Assignment
Retype the records below exactly as they appear, but leave out any pictures.
Start of Information shown
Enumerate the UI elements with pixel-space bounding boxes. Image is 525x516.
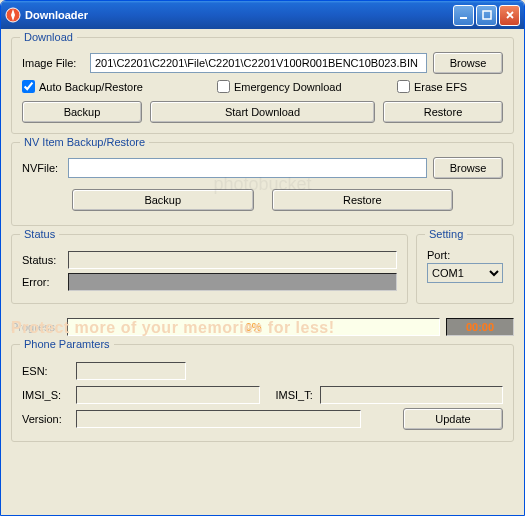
download-group: Download Image File: Browse Auto Backup/…	[11, 37, 514, 134]
app-icon	[5, 7, 21, 23]
esn-field	[76, 362, 186, 380]
imsi-t-field	[320, 386, 504, 404]
setting-legend: Setting	[425, 228, 467, 240]
nv-restore-button[interactable]: Restore	[272, 189, 454, 211]
imsi-t-label: IMSI_T:	[266, 389, 314, 401]
imsi-s-field	[76, 386, 260, 404]
imsi-s-label: IMSI_S:	[22, 389, 70, 401]
svg-rect-1	[460, 17, 467, 19]
status-legend: Status	[20, 228, 59, 240]
progress-label: Progress:	[11, 321, 61, 333]
download-legend: Download	[20, 31, 77, 43]
nv-group: NV Item Backup/Restore NVFile: Browse Ba…	[11, 142, 514, 226]
erase-efs-checkbox[interactable]: Erase EFS	[397, 80, 503, 93]
port-select[interactable]: COM1	[427, 263, 503, 283]
svg-rect-2	[483, 11, 491, 19]
time-display: 00:00	[446, 318, 514, 336]
phone-legend: Phone Paramters	[20, 338, 114, 350]
phone-params-group: Phone Paramters ESN: IMSI_S: IMSI_T: Ver…	[11, 344, 514, 442]
browse-nv-button[interactable]: Browse	[433, 157, 503, 179]
restore-button[interactable]: Restore	[383, 101, 503, 123]
status-label: Status:	[22, 254, 62, 266]
minimize-button[interactable]	[453, 5, 474, 26]
version-field	[76, 410, 361, 428]
version-label: Version:	[22, 413, 70, 425]
status-field	[68, 251, 397, 269]
error-field	[68, 273, 397, 291]
emergency-download-checkbox[interactable]: Emergency Download	[217, 80, 397, 93]
update-button[interactable]: Update	[403, 408, 503, 430]
esn-label: ESN:	[22, 365, 70, 377]
nv-backup-button[interactable]: Backup	[72, 189, 254, 211]
nvfile-label: NVFile:	[22, 162, 62, 174]
nv-legend: NV Item Backup/Restore	[20, 136, 149, 148]
backup-button[interactable]: Backup	[22, 101, 142, 123]
close-button[interactable]	[499, 5, 520, 26]
progress-bar: 0%	[67, 318, 440, 336]
titlebar: Downloader	[1, 1, 524, 29]
nvfile-input[interactable]	[68, 158, 427, 178]
window-title: Downloader	[25, 9, 453, 21]
port-label: Port:	[427, 249, 503, 261]
start-download-button[interactable]: Start Download	[150, 101, 375, 123]
image-file-input[interactable]	[90, 53, 427, 73]
image-file-label: Image File:	[22, 57, 84, 69]
browse-image-button[interactable]: Browse	[433, 52, 503, 74]
maximize-button[interactable]	[476, 5, 497, 26]
setting-group: Setting Port: COM1	[416, 234, 514, 304]
auto-backup-checkbox[interactable]: Auto Backup/Restore	[22, 80, 217, 93]
status-group: Status Status: Error:	[11, 234, 408, 304]
error-label: Error:	[22, 276, 62, 288]
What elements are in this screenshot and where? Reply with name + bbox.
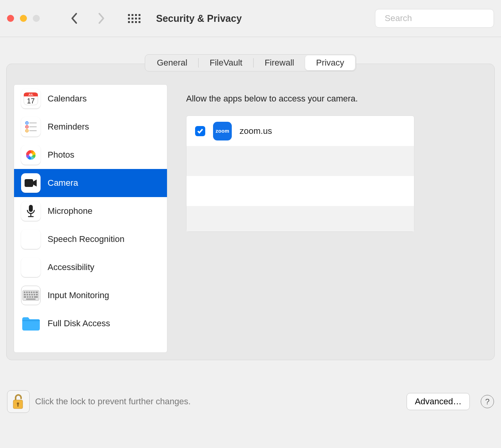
End of Information shown
Answer to this problem
Enumerate the UI elements with pixel-space bounding boxes. Image is 525x516.
download-group: Download Image File: Browse Auto Backup/…	[11, 37, 514, 134]
app-icon	[5, 7, 21, 23]
esn-field	[76, 362, 186, 380]
imsi-t-field	[320, 386, 504, 404]
setting-legend: Setting	[425, 228, 467, 240]
nv-restore-button[interactable]: Restore	[272, 189, 454, 211]
imsi-t-label: IMSI_T:	[266, 389, 314, 401]
imsi-s-field	[76, 386, 260, 404]
imsi-s-label: IMSI_S:	[22, 389, 70, 401]
svg-rect-1	[460, 17, 467, 19]
status-legend: Status	[20, 228, 59, 240]
progress-label: Progress:	[11, 321, 61, 333]
download-legend: Download	[20, 31, 77, 43]
nv-group: NV Item Backup/Restore NVFile: Browse Ba…	[11, 142, 514, 226]
erase-efs-checkbox[interactable]: Erase EFS	[397, 80, 503, 93]
port-select[interactable]: COM1	[427, 263, 503, 283]
svg-rect-2	[483, 11, 491, 19]
time-display: 00:00	[446, 318, 514, 336]
phone-legend: Phone Paramters	[20, 338, 114, 350]
phone-params-group: Phone Paramters ESN: IMSI_S: IMSI_T: Ver…	[11, 344, 514, 442]
browse-nv-button[interactable]: Browse	[433, 157, 503, 179]
restore-button[interactable]: Restore	[383, 101, 503, 123]
status-label: Status:	[22, 254, 62, 266]
minimize-button[interactable]	[453, 5, 474, 26]
version-field	[76, 410, 361, 428]
version-label: Version:	[22, 413, 70, 425]
status-field	[68, 251, 397, 269]
error-field	[68, 273, 397, 291]
emergency-download-checkbox[interactable]: Emergency Download	[217, 80, 397, 93]
update-button[interactable]: Update	[403, 408, 503, 430]
esn-label: ESN:	[22, 365, 70, 377]
nv-backup-button[interactable]: Backup	[72, 189, 254, 211]
nvfile-label: NVFile:	[22, 162, 62, 174]
nv-legend: NV Item Backup/Restore	[20, 136, 149, 148]
backup-button[interactable]: Backup	[22, 101, 142, 123]
close-button[interactable]	[499, 5, 520, 26]
progress-bar: 0%	[67, 318, 440, 336]
titlebar: Downloader	[1, 1, 524, 29]
nvfile-input[interactable]	[68, 158, 427, 178]
window-title: Downloader	[25, 9, 453, 21]
port-label: Port:	[427, 249, 503, 261]
start-download-button[interactable]: Start Download	[150, 101, 375, 123]
image-file-input[interactable]	[90, 53, 427, 73]
image-file-label: Image File:	[22, 57, 84, 69]
browse-image-button[interactable]: Browse	[433, 52, 503, 74]
maximize-button[interactable]	[476, 5, 497, 26]
setting-group: Setting Port: COM1	[416, 234, 514, 304]
auto-backup-checkbox[interactable]: Auto Backup/Restore	[22, 80, 217, 93]
status-group: Status Status: Error:	[11, 234, 408, 304]
error-label: Error:	[22, 276, 62, 288]
What elements are in this screenshot and where? Reply with name + bbox.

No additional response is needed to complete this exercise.